Lately I’ve been writing about a friend’s dad, let’s call him Mr. Roberts, who claimed that we don’t exist. Mr. Roberts had a PhD in chemistry, worked at a major consumer goods manufacturer and had the fortitude to sail solo around the entire U.K. He was, in two words, no dummy.
But I was 12 when I knew him, and couldn’t get a grasp on his reasoning behind why we don’t actually exist. I still don’t understand. The idea stuck.*
It is, in fact, haunting me as I sit here in Seattle, on a laptop, and scratch my head about Alaska. Did we really spend the summer there, in the rain, among brown bears and salmon? Was it all just a dream in fast-forward? I feel like a human boomerang. Catapult north, through Canada! Arc around the fingers of the Alaskan landmass, accelerate through stilted boreal forests and return, you polished little boomerang you, to your roost in the city!
The thing that was real yesterday, or a year or a minute ago, is nothing but a visual imprint now. I’m back staring into my laptop, a flat edifice of plastic and silicon which itself is only a doorstop unless it has electricity or internet. Being back in a familiar setting, in a city, feels like Groundhog Day.
Yet something, inexplicably, has changed. It might take years to understand what. The only way to know is to write about it.
“Writing a story or a novel is one way of discovering sequence in experience, of stumbling upon cause and effect in the happenings of a writer’s own life,” Eudora Welty once said.

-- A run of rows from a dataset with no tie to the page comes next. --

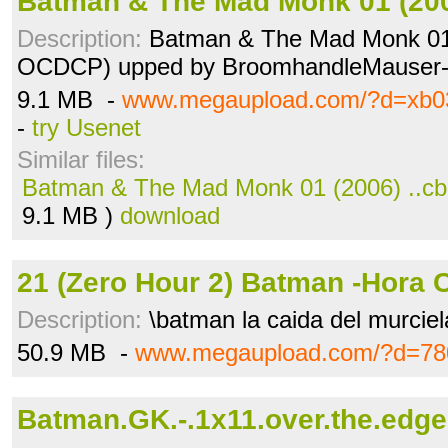
Batman & The Mad Monk 01 (200
Description:
Batman & The Mad Monk 01
OCDCP) upped by BroomhandleMauser
9.1 MB -
www.megaupload.com/?d=xb0
-
try Usenet
Similar files:
Batman & The Mad Monk 01 (2006) ..cb
9.1 MB )
download
21 (Zero Hour 2) Batman -Hora C
Description:
\batman la caida del murcie
50.9 MB -
www.megaupload.com/?d=78
Batman.GK.-.1x11.over.the.edge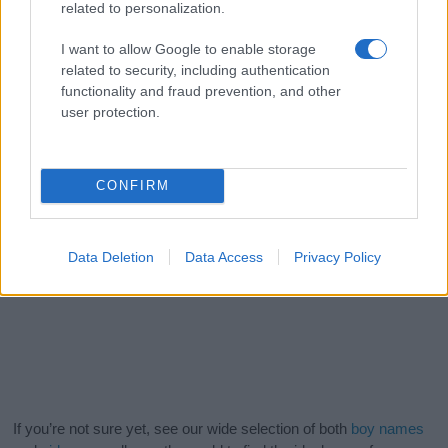
related to personalization.
I want to allow Google to enable storage
related to security, including authentication
functionality and fraud prevention, and other
user protection.
CONFIRM
Data Deletion
Data Access
Privacy Policy
If you’re not sure yet, see our wide selection of both
boy names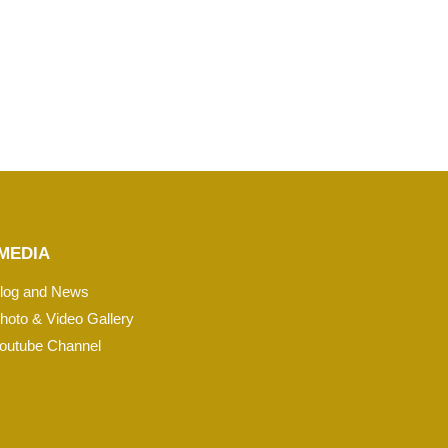
MEDIA
log and News
hoto & Video Gallery
outube Channel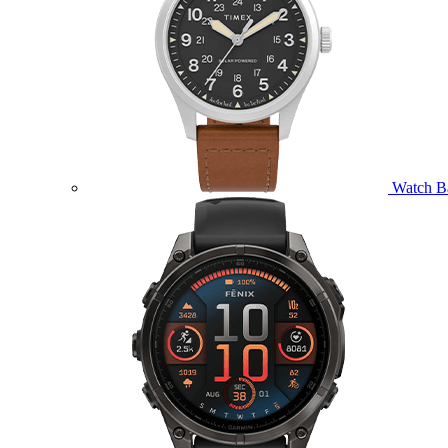
Watch B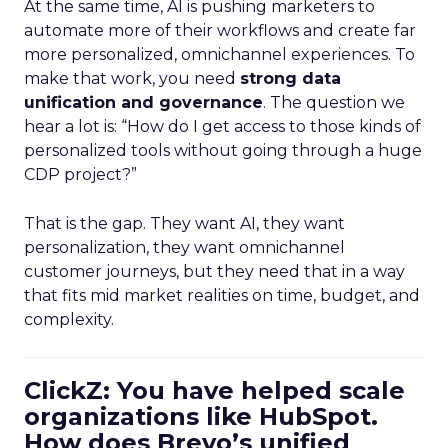
At the same time, AI is pushing marketers to
automate more of their workflows and create far
more personalized, omnichannel experiences. To
make that work, you need
strong data
unification and governance
. The question we
hear a lot is: “How do I get access to those kinds of
personalized tools without going through a huge
CDP project?”
That is the gap. They want AI, they want
personalization, they want omnichannel
customer journeys, but they need that in a way
that fits mid market realities on time, budget, and
complexity.
ClickZ: You have helped scale
organizations like HubSpot.
How does Brevo’s unified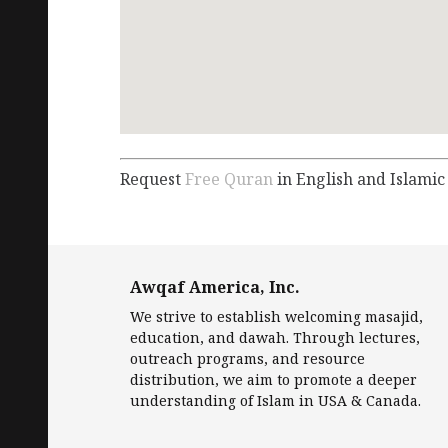
Request
Free Quran
in English and Islamic
Awqaf America, Inc.
We strive to establish welcoming masajid,
education, and dawah. Through lectures,
outreach programs, and resource
distribution, we aim to promote a deeper
understanding of Islam in USA & Canada.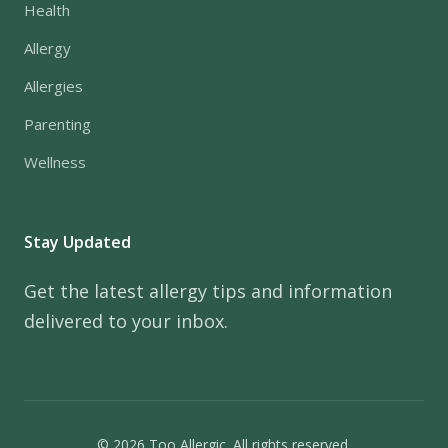
Health
Allergy
Allergies
Parenting
Wellness
Stay Updated
Get the latest allergy tips and information
delivered to your inbox.
© 2026 Too Allergic. All rights reserved.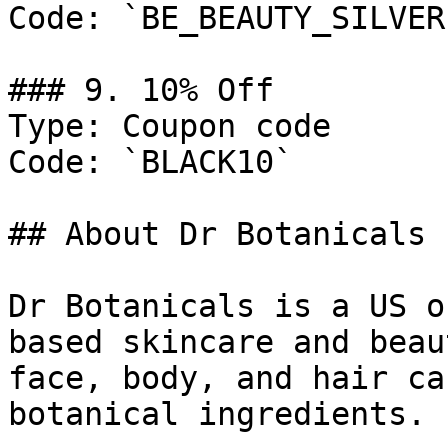
Code: `BE_BEAUTY_SILVER`
### 9. 10% Off

Type: Coupon code

Code: `BLACK10`

## About Dr Botanicals

Dr Botanicals is a US o
based skincare and beau
face, body, and hair ca
botanical ingredients.
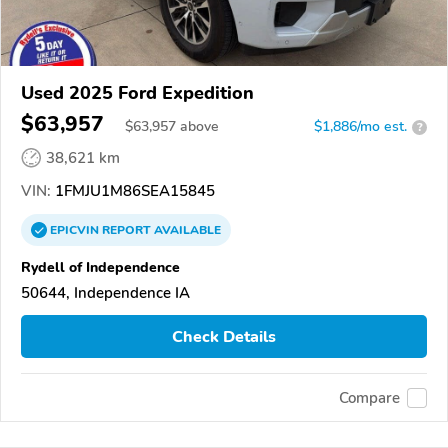
Used 2025 Ford Expedition
$63,957
$
63,957
above
$1,886/mo est.
?
38,621 km
VIN:
1FMJU1M86SEA15845
EPICVIN
REPORT
AVAILABLE
Rydell of Independence
50644, Independence IA
Check Details
Compare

Life might be ineffable, but at least we can order events. In writing, memories stay alive. It reanimates a past that cannot be repeated. Eudora Welty’s Mississippi, Jack London’s Alaska, Jonathan Franzen’s Midwest, your New Orleans, my Alaska. These places may not exist, according to Mr. Roberts, but they live.
* I encourage all adults to throw out similar truisms in the presence of tweens. It’ll give the young tribe something to chew on. Phrases like “I am a solipsist” or “radical empiricism is truth” just wouldn’t have had the same effect.